Sorption of organic liquids in poly(ethylene chlorotrifluoroethylene) Halar®901: Experimental and theoretical analysis

Sorption of liquids in polymers is an important factor for any application where polymers come into contact with an organic solvent. We report on sorption properties of hydrophobic poly(ethylene chlorotrifluoroethylene) Halar^®901 in view of its potential application as a membrane material. For the first time, the liquid phase sorption of 34 common organic liquids such as linear C₆C₁₀ alkanes, methyl-, ethyl- and propyl-derivates of benzene and cyclohexane and of linear-, branched- and cyclic-ethers, ketones, acetates and chloroderivates in the 1:1 alternating copolymer of ethylene and chlorotrifluoroethylene (ECTFE) is presented.

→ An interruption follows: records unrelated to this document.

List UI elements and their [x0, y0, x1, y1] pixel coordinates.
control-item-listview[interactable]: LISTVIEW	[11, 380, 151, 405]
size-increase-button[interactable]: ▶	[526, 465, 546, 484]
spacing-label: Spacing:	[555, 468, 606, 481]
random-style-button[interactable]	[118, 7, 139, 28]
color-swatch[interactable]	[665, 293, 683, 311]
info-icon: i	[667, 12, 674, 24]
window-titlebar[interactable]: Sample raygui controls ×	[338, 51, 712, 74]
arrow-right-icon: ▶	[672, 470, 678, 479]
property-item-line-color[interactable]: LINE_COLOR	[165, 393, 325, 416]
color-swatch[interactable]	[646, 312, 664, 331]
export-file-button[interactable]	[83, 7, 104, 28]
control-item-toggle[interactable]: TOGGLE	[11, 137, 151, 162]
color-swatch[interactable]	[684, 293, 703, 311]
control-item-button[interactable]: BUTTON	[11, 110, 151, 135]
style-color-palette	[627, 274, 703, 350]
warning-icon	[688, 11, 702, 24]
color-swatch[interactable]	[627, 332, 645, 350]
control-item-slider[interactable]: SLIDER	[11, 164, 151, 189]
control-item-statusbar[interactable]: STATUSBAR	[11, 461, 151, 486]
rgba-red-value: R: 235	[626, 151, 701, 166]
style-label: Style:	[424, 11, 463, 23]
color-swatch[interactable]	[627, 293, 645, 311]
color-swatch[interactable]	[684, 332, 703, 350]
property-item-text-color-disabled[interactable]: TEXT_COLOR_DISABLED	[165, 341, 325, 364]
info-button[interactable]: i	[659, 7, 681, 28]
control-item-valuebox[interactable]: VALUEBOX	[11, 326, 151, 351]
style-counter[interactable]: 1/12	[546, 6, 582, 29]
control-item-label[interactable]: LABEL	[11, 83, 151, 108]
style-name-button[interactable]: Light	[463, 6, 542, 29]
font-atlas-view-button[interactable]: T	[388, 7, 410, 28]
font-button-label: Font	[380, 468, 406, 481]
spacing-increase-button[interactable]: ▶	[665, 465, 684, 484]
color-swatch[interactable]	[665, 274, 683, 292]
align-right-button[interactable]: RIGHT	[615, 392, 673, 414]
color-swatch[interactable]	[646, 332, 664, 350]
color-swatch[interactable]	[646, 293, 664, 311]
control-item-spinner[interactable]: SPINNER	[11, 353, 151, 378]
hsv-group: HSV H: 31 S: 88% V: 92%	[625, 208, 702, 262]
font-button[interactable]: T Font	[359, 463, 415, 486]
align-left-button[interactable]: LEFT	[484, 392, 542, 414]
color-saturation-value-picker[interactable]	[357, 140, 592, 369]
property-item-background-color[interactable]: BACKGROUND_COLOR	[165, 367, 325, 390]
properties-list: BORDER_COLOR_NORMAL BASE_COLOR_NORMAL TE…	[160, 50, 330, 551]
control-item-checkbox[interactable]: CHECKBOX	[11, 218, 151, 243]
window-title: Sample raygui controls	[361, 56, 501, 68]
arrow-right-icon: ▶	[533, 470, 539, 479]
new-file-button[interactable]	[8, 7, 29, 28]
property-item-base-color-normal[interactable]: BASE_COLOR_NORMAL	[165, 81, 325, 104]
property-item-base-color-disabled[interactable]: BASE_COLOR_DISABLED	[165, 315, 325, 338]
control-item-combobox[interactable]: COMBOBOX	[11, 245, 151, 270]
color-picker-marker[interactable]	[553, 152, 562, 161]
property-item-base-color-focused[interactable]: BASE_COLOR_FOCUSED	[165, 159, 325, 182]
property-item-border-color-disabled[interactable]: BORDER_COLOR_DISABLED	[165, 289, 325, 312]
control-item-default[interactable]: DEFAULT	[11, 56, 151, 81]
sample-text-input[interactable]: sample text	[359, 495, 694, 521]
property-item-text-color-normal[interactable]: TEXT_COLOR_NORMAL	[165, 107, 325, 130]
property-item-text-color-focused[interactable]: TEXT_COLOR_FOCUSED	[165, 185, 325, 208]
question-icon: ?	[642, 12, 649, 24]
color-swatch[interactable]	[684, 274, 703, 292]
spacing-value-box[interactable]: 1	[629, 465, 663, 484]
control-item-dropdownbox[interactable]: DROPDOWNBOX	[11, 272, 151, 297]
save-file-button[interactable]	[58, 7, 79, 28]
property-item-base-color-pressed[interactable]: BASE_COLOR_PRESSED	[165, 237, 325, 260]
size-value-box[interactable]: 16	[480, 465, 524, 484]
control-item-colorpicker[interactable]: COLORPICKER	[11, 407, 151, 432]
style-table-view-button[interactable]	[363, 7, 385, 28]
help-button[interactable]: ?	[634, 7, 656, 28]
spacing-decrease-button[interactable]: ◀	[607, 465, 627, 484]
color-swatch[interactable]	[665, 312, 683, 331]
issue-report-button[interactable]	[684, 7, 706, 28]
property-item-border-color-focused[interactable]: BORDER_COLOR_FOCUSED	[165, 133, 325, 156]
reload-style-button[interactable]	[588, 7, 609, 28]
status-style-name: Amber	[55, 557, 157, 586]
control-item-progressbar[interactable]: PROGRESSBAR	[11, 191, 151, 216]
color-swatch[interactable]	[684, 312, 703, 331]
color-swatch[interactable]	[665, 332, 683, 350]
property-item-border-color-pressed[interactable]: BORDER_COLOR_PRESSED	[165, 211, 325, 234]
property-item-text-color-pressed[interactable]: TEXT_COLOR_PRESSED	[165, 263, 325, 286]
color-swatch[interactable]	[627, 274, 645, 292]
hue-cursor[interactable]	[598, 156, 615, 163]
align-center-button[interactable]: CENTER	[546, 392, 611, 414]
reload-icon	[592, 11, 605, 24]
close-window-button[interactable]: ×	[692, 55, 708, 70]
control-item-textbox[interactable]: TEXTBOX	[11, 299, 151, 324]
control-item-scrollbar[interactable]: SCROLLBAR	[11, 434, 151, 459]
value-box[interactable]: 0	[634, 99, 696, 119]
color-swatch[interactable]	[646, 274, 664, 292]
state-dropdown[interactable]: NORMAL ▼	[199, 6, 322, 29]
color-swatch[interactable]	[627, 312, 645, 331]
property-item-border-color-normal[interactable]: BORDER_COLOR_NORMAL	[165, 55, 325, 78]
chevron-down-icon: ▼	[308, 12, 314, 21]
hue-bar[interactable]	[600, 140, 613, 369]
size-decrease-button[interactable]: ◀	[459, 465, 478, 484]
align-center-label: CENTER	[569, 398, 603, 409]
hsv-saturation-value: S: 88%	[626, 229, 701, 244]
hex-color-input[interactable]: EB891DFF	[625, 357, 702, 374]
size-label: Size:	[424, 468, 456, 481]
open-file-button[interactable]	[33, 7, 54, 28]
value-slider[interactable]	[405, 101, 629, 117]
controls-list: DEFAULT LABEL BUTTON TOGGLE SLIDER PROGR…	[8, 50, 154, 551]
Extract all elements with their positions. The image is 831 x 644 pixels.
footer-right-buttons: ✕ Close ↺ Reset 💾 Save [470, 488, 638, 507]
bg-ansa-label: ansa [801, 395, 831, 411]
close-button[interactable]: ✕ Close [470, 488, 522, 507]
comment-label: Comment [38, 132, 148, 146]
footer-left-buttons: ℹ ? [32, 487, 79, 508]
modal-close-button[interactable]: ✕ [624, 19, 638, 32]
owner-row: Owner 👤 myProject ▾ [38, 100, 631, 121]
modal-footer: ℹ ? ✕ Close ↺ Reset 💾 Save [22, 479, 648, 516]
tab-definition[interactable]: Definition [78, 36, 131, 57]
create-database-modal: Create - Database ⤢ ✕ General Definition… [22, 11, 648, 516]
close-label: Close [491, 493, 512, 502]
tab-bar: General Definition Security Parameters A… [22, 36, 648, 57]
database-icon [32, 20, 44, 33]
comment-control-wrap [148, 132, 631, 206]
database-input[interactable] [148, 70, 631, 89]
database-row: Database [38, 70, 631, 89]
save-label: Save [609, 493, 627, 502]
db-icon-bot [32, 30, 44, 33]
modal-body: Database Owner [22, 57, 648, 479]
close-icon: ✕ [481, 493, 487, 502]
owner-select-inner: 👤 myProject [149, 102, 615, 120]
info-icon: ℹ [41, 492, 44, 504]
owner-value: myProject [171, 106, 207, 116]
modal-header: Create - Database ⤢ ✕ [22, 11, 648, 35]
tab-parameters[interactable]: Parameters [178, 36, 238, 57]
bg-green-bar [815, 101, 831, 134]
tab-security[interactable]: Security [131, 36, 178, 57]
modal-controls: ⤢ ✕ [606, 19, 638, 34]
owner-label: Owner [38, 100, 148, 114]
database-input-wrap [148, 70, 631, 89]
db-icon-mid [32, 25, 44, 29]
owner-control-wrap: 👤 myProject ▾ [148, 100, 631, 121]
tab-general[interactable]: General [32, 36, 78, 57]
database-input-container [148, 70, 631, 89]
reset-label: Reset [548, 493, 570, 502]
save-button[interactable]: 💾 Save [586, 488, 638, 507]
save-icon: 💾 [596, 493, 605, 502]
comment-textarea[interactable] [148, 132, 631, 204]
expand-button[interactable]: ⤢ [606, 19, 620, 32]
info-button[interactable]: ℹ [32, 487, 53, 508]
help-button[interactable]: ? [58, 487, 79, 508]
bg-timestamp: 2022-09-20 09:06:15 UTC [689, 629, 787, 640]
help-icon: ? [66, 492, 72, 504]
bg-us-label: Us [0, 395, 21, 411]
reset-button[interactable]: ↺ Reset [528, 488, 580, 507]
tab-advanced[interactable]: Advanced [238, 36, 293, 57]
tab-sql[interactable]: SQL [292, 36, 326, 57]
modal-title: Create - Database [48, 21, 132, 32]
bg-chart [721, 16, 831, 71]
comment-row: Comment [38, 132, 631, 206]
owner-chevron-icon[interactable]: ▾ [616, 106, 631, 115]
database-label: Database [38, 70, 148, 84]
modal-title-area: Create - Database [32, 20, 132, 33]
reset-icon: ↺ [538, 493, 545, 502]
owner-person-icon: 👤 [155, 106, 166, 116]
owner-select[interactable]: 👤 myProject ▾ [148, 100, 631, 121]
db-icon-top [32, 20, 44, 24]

The effects of solvent molecular structure and its physico-chemical properties on the total mass uptake are discussed in detail. Furthermore, two sorption-predictive methods developed from determined data allows to anticipate the behavior of solvents in Halar^®901 based exclusively on three type of structural units (C-bone, functional groups, molecular geometry) or four (molar mass, surface tension, boiling temperature and Van der Waals volume) parameters only. A successful verification of our methods proved their versatility in predicting organic liquid sorption in ECTFE material Halar^®901.